J-Ram’s aggressive baserunning evokes Cleveland’s playoff past

12:42 AM UTC

CLEVELAND — When you can only think of a handful of instances that a certain play has occurred in the past, you know it has to take some skill (and speed) to pull it off.

On October 17, 1995, Kenny Lofton scored from second base on a passed ball in Game 6 of the ALCS. Jason Kipnis did it on a wild pitch in Game 7 of the 2016 World Series. Maybe it was only a random June game when José Ramírez did it on Saturday, but in front of a sold-out crowd, you would’ve thought it was a playoff atmosphere.

Ramírez scored from second base on a wild pitch in the third inning, and it ended up being the deciding run in the Guardians’ 3-2 victory over the Nationals at Progressive Field. Cleveland’s winning streak at home is now nine straight games.

A splitter from Nationals starter Mitchell Parker bounced off of catcher Riley Adams and trickled toward Washington’s dugout. Parker took a split second to find the ball and then raced after it.

“There’s a lot of people who see that ball and they just kind of jog over to third, but he was sprinting right [away],” Guardians manager Stephen Vogt said.

Ramírez peeked up just as he got to third base and saw that the ball hadn’t been secured yet.

“Once I was about to step on the base, he was still chasing the ball,” Ramírez said through team interpreter Agustin Rivero. “So that’s when I realized I had a chance to make it.”

As he made the turn around third, half of the eyes in the park were on Ramírez. The other half were watching if the ball would go into the dugout.

“I was surprised how quiet the stadium was,” starter Ben Lively said, “and he’s just running because you anticipate like the, ‘OOH!’ and it was just silent.”

“I was watching the ball to see if it was going to go into the dugout and all of a sudden I see a blur come out of the corner of my eye and it was Josey,” Vogt said.

I was on deck during it,” DH Kyle Manzardo said, “and I was following the ball the whole time, so then I turned and saw the catcher throw it and I was like, ‘What? Like he’s about to score.’”

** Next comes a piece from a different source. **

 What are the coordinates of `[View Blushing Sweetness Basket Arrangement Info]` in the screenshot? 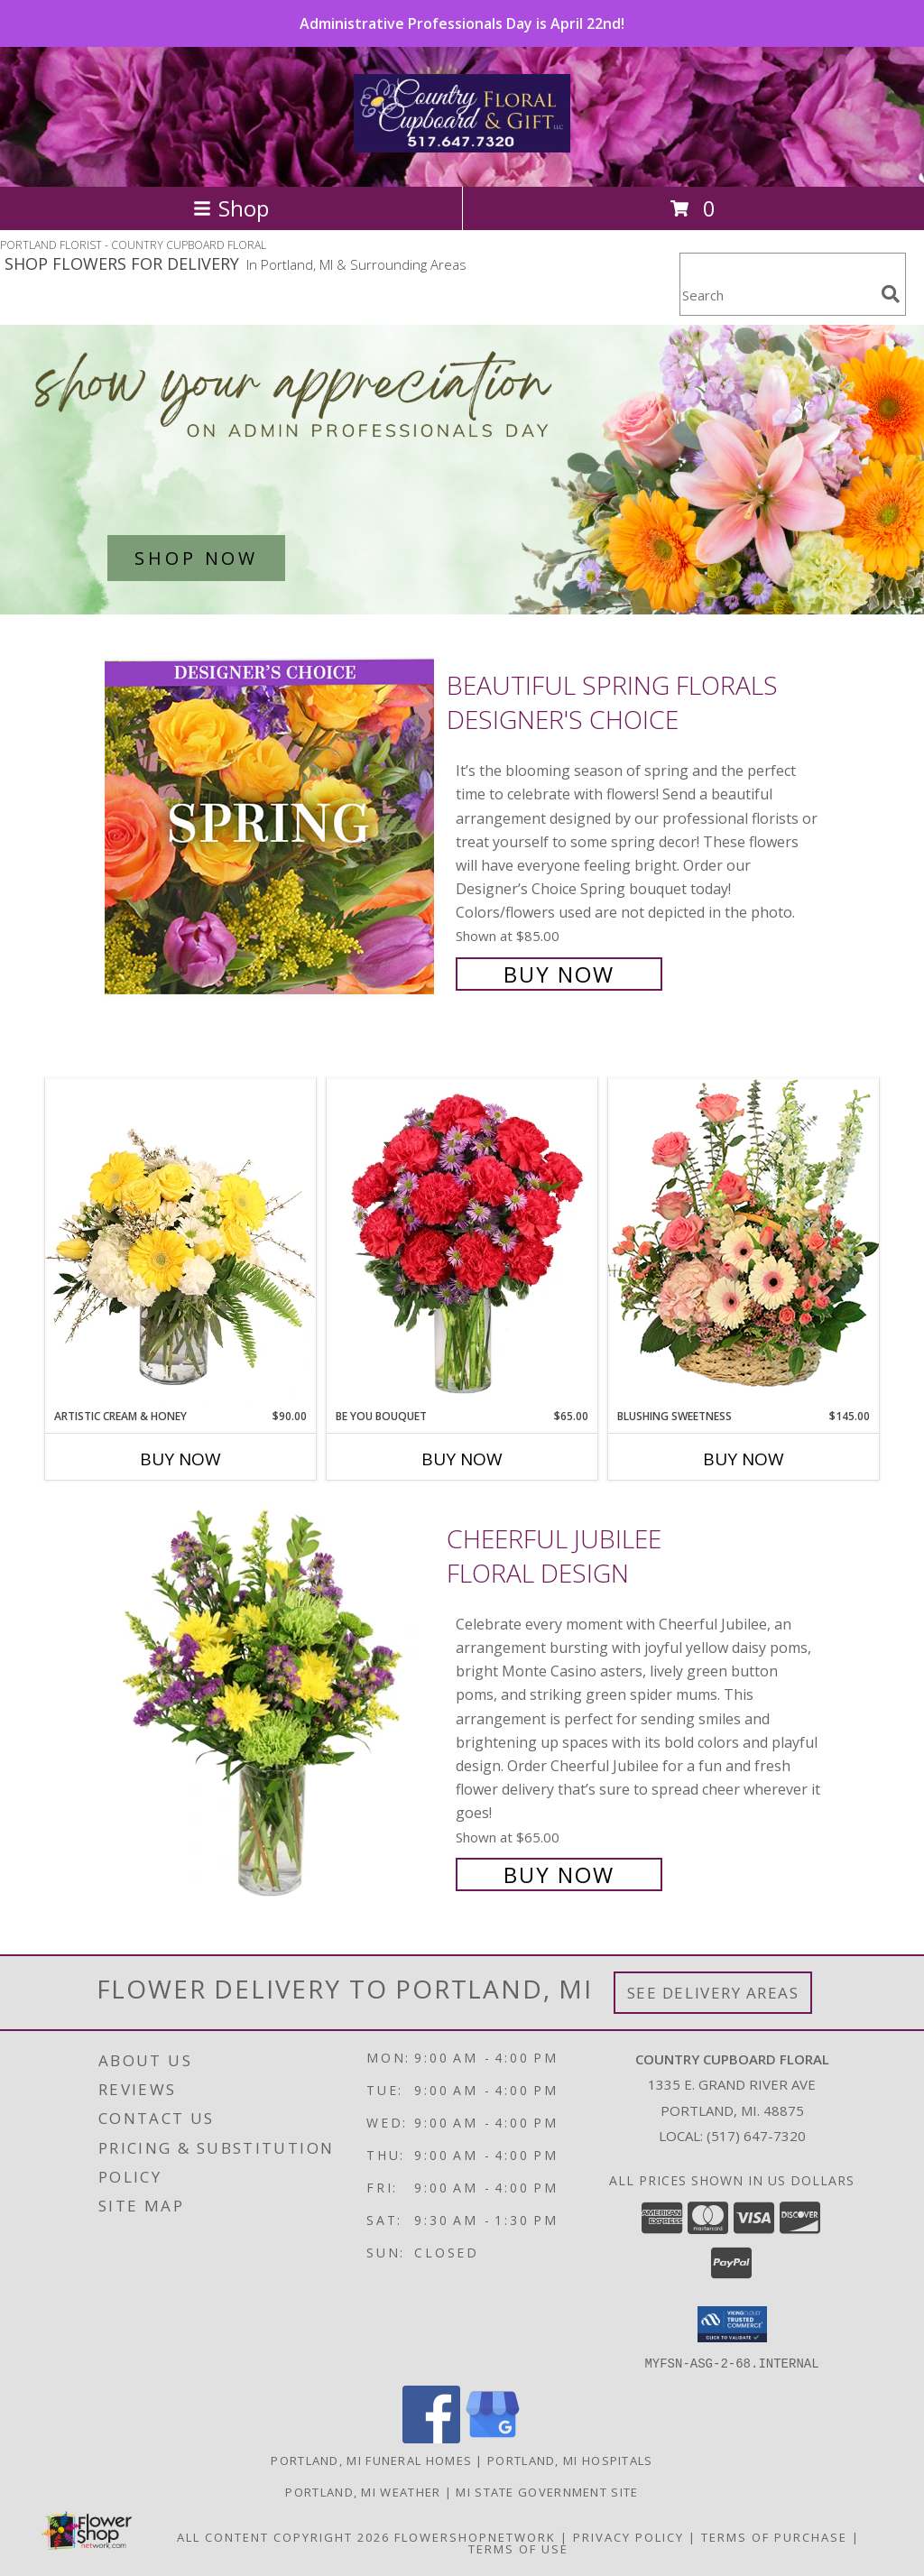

Ramírez hustled toward the plate and Adams turned to throw the ball to Parker, who was covering home.

“As soon as I’m seeing the pitcher or whoever is covering the base, I start to get an angle to get a better position to touch the plate,” Ramírez said.

From his wide turn in the grass in foul territory, Ramírez made a last-second leaping dive for the top of the plate, toward the pitcher’s mound, to avoid Parker’s tag.

“He just slides and everybody starts cheering and I was like, ‘Wow!’” Lively said with a chuckle.

Yes, Ramírez is a slugger who is leading the Majors in RBIs. But it’s these hustle moments that stand out the most. Over the last few seasons, the perception of Ramírez has been the same: If your best player is playing as hard as Ramírez does, the rest of the guys will follow suit.

“When you have a role model like that that’s mentoring you, that’s showing you the right way to play and work and do the right things, it’s going to rub off on you,” Vogt said. “And Josey does that for all of our players, even our veteran players.”

Ramírez trotted toward his dugout with a smirk on his face, unaware at the time that this run would be the difference in saving Lively’s stellar outing that was almost derailed by a miscue in right field in the fourth inning.

“I wish people could hear the dugout when he does some of the things he does,” Vogt said. “We are all wowed still every day by it. It’s incredible.”

Ramírez said he focused on losing weight this offseason to be faster this year. So far, Baseball Savant has him at the same average sprint speed as ‘23: 27.8 feet per second. But on this play, Ramírez was clocked at 29 feet per second.

“It’s not only instinct. It’s also speed,” Ramírez said. “You have to be fast to be able to do it.”

Just add Ramírez to a short list of Clevelanders who have pulled off this feat. Yet another historical list the Guardians’ All-Star finds his name on.

“I say it to … whoever will listen, I love watching that guy play,” Vogt said. “He never ceases to amaze me.”